Higher priority values are ranked first. weight drives the weighted strategy: the broker load-balances across providers sharing the winning priority and returns a per-candidate routeShare (0..1) previewing the traffic split, plus a routingPlan array describing the whole failover ladder — one entry per priority tier (highest first), each with its members (provider, routeKey, weight, routeShare) and an active flag on the tier that serves the selected candidate. Per-tier routeShare values sum to exactly 1. The plan is a preview projection of priority failover plus weighted load balancing; it routes no traffic and moves no credits.

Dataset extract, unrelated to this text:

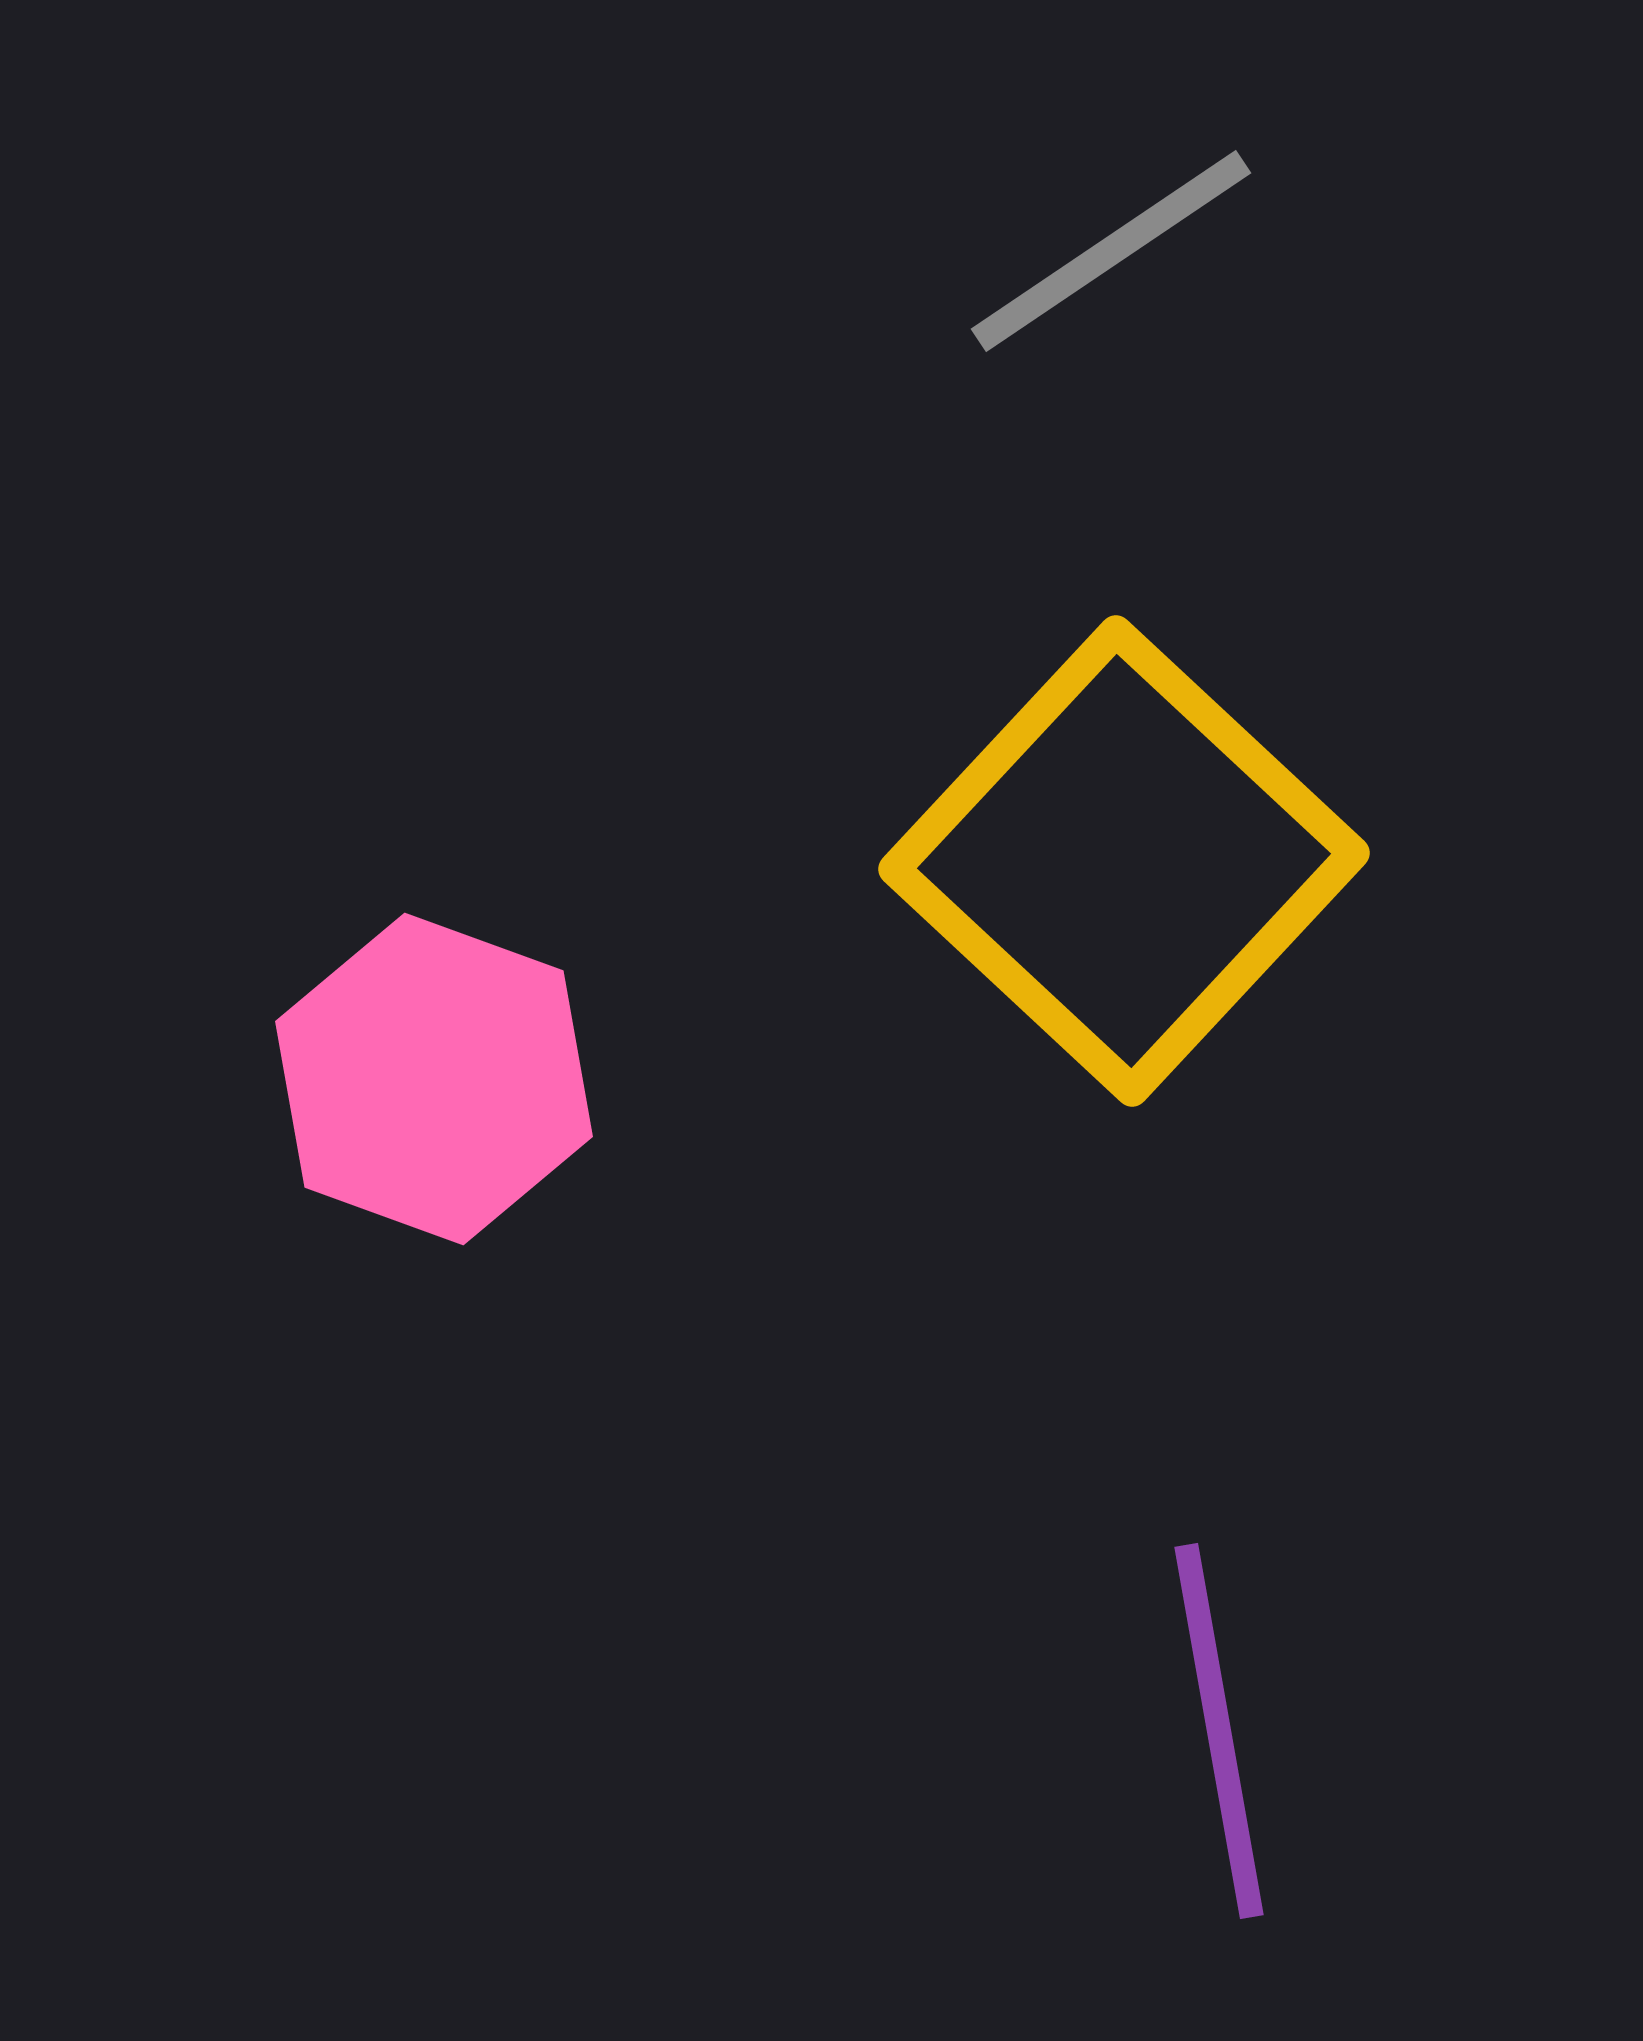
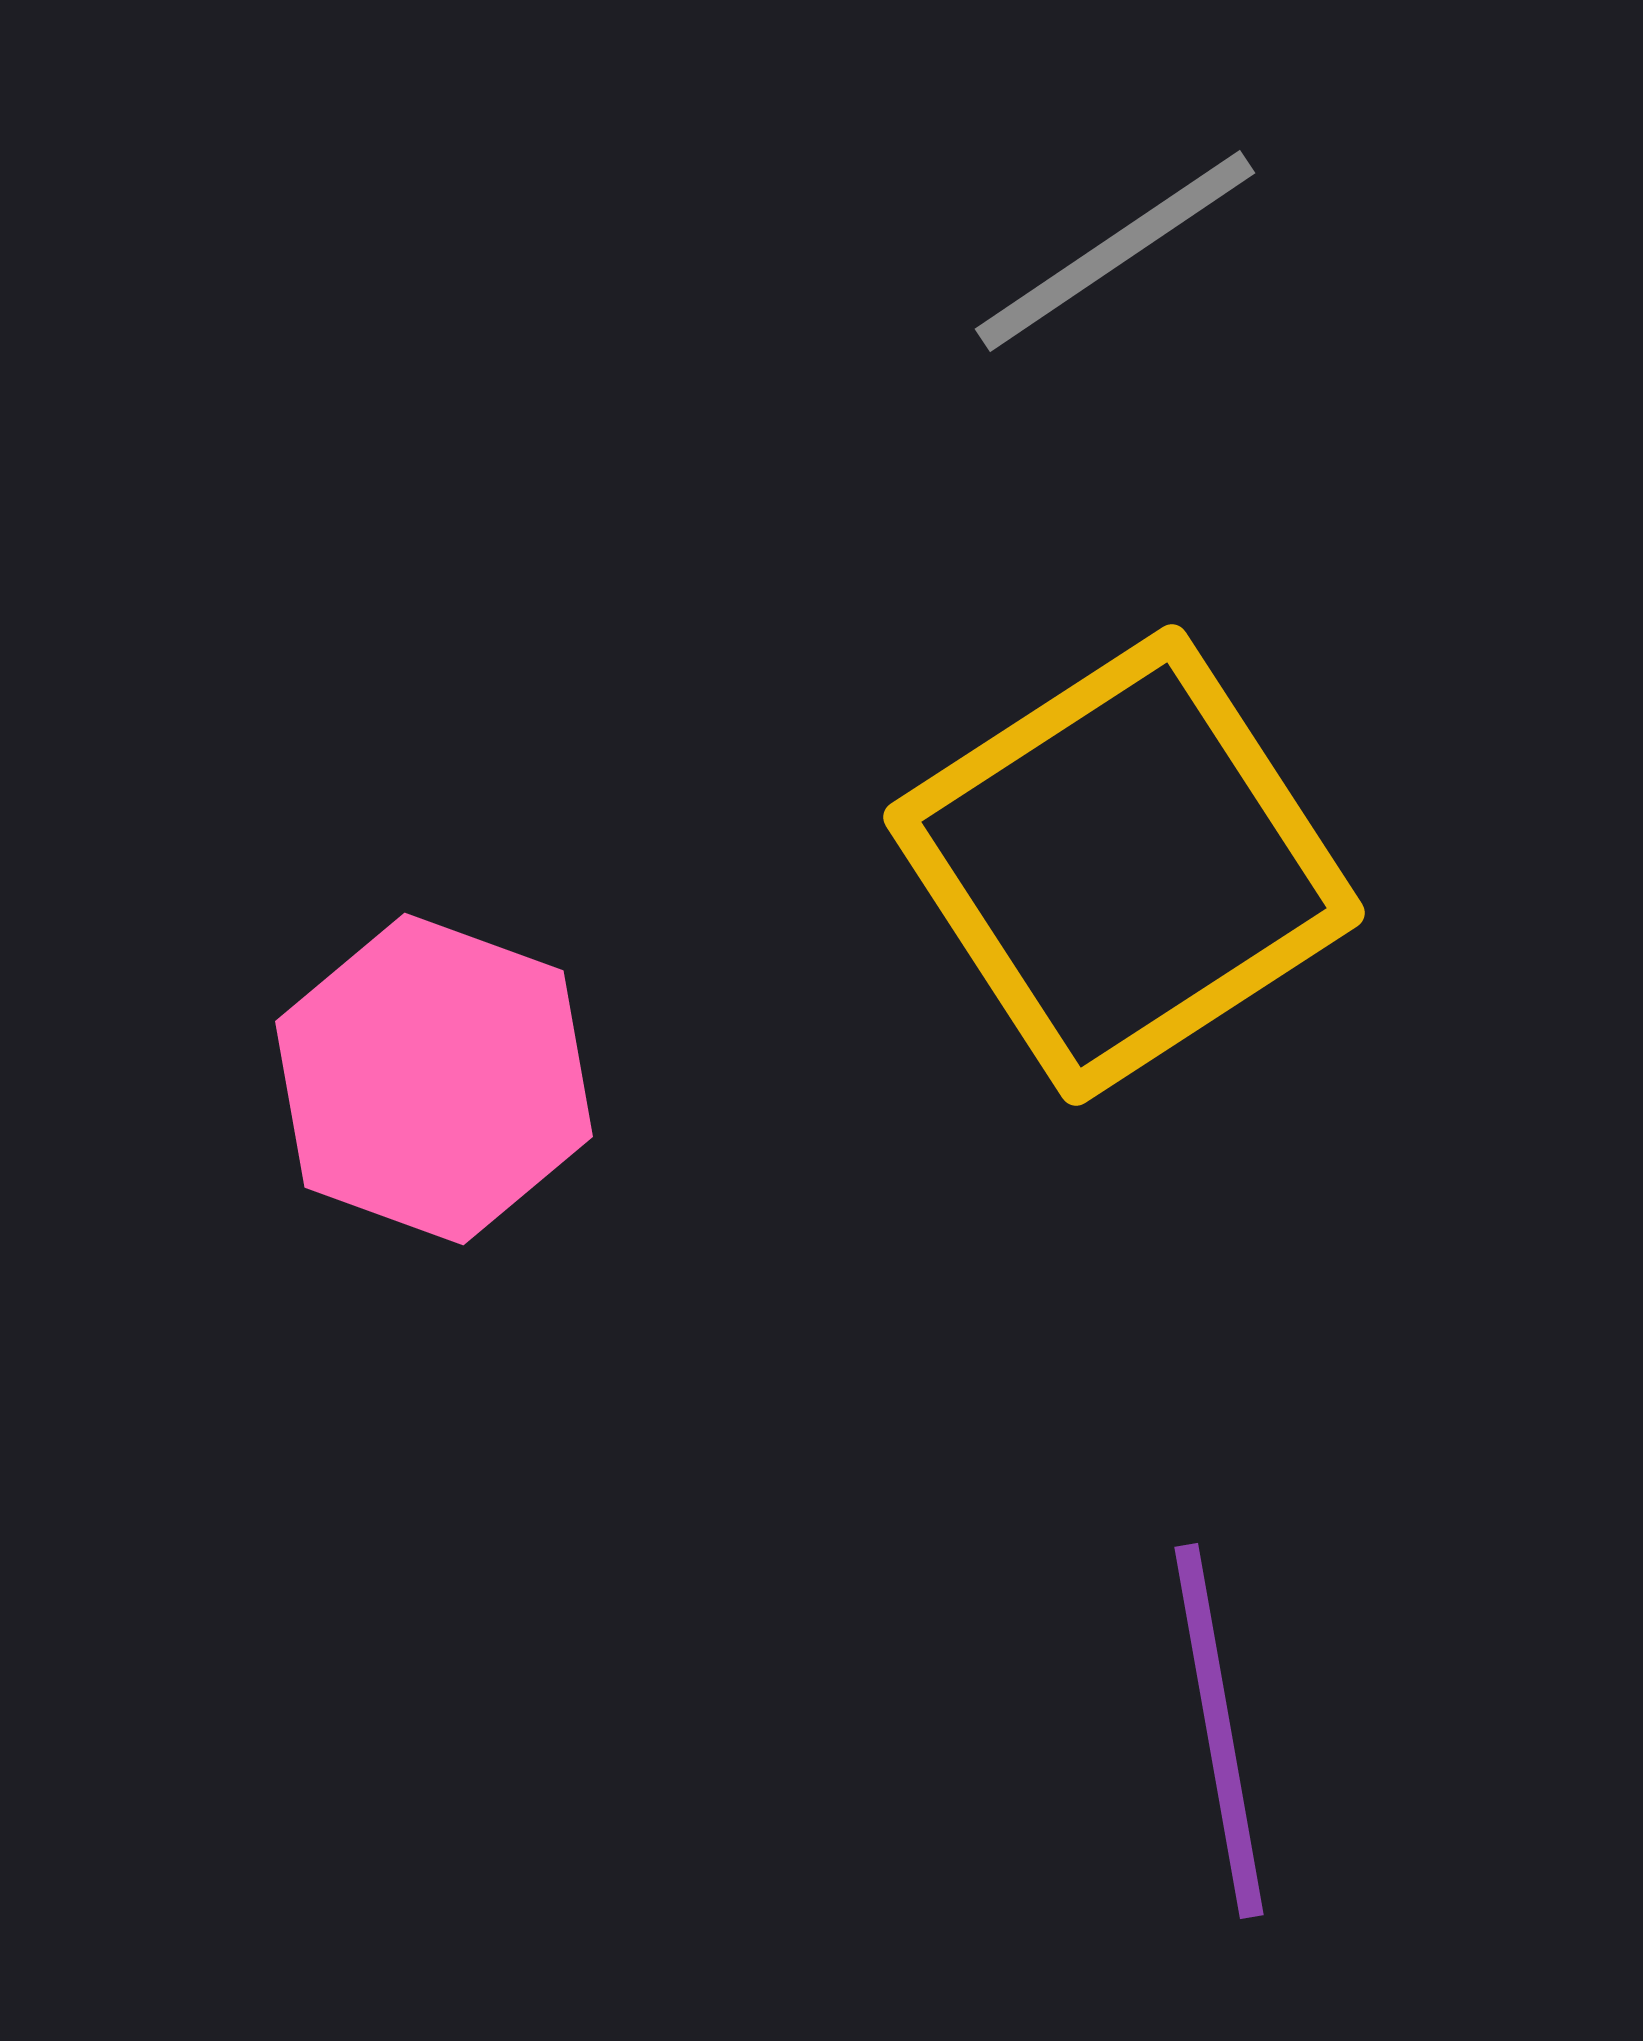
gray line: moved 4 px right
yellow square: moved 4 px down; rotated 14 degrees clockwise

#Product Decisions Still Required

Before real payment code lands, maintainers need explicit decisions for:

  • payment processor and customer account model;
  • OpenClaw-hosted versus Crabbox-hosted merchant/support/legal ownership;
  • whether credits are prepaid only, postpaid, or hybrid;
  • ledger storage, backup, audit, and admin access;
  • refund, failed-provisioning, expired-lease, and partial-use rules;
  • tax, invoice, receipt, and chargeback ownership;
  • provider cost variance and margin policy;
  • whether unknown pricing data rejects credit-enforced leases;
  • gateway API key scopes and spend caps per key;
  • BYOK versus managed-provider account boundaries;
  • routing group priority, weight, and active-member semantics;
  • whether marketplace routing may override explicit provider requests;
  • customer-facing SLA and capacity failure messaging;
  • privacy boundaries for provider account IDs and settlement records.

#Implementation Milestones

  1. Preview skeleton: status and quote API, CLI visibility, docs, tests.
  2. Ledger MVP: append-only transactions, balance reads, admin grants, no payment
  3. processor.

  4. Payment MVP: customer checkout and webhooks with idempotent credit purchases.
  5. Enforcement MVP: credit authorization before brokered lease provisioning.
  6. Routing groups MVP: active members, priority failover, weighted same-priority
  7. load balancing (preview routeShare split and the ordered routingPlan failover ladder shipped; live routing and route audit events still pending).

  8. Smart routing MVP: route selection from quote into lease creation.
  9. Settlement reports: provider cost attribution and margin dashboards.
  10. Delegated providers: extend the marketplace contract beyond coordinator-owned
  11. providers once external sandbox adapters expose comparable quote metadata.